Update: I no longer use dracut, and the corresponding part of this blog
post no longer reflects my setup.
This article describes my Arch Linux setup which combines Secure Boot with custom keys, TPM2-based full disk encryption and systemd-homed into a fully encrypted and authenticated, yet convenient Linux system.
Historically cryptsetup and LUKS only supported good old passwords; however recent systemd versions extend cryptsetup with additional key types such as FIDO tokens and TPM devices.
I like the idea of encrypting the rootfs with a TPM2 key; it allows booting without ugly LUKS password prompts but still it keeps data encrypted at rest, and when combined with secure boot also still protects the running system against unauthorized access.

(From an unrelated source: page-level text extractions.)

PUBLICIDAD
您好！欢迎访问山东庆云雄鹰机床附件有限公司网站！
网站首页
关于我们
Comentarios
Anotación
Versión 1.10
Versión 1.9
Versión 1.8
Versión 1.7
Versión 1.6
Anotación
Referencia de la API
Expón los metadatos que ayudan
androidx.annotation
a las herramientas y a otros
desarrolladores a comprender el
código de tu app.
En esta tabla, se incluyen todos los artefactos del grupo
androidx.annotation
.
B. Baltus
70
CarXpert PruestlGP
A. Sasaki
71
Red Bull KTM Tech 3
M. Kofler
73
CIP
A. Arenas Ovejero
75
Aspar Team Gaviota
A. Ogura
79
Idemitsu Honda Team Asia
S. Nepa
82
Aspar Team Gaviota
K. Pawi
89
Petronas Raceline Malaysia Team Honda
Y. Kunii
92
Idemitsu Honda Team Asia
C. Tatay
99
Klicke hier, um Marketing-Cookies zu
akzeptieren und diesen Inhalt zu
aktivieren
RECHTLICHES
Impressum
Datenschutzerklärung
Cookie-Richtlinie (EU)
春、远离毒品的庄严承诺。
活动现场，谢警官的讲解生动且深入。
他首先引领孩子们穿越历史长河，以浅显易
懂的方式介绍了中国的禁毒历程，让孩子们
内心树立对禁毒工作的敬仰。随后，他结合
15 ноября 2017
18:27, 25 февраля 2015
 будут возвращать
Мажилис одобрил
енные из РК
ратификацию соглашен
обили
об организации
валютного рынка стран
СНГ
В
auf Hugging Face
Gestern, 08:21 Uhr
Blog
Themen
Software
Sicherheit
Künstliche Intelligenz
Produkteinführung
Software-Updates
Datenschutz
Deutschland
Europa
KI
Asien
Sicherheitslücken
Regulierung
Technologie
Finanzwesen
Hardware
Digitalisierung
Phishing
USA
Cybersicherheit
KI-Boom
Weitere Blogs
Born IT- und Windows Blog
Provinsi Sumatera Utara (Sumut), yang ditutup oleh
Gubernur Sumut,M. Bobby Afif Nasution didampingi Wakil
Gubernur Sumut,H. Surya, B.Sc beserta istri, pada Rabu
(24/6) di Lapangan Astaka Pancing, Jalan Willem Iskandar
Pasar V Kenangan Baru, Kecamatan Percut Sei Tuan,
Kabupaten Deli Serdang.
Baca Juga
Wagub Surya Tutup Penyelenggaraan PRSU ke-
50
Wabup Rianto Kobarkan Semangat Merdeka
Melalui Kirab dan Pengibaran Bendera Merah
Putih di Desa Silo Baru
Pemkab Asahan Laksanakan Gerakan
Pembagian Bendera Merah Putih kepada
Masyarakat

Secure boot will prevent others from placing custom kernels on the unencrypted EFI system partition and booting these, or changing the kernel cmdline, in order to obtain root access to the unlocked rootfs. LUKS encryption with a TPM-based key bound to secure boot state protects the data if someone removes the hard disk and attempts to access it offline, or tries to disable secure boot in order to boot a custom kernel.
I started playing around with secure boot, with the ultimately goal of setting it up on my laptop. I experimented in a libvirt/qemu VM and to my surprise a custom secure boot setup is rather easy (the Secure Boot page on the Arch Wiki suggests quite the contrary), thanks to dracut and a fairly recent tool named sbctl which just recently had it’s first release.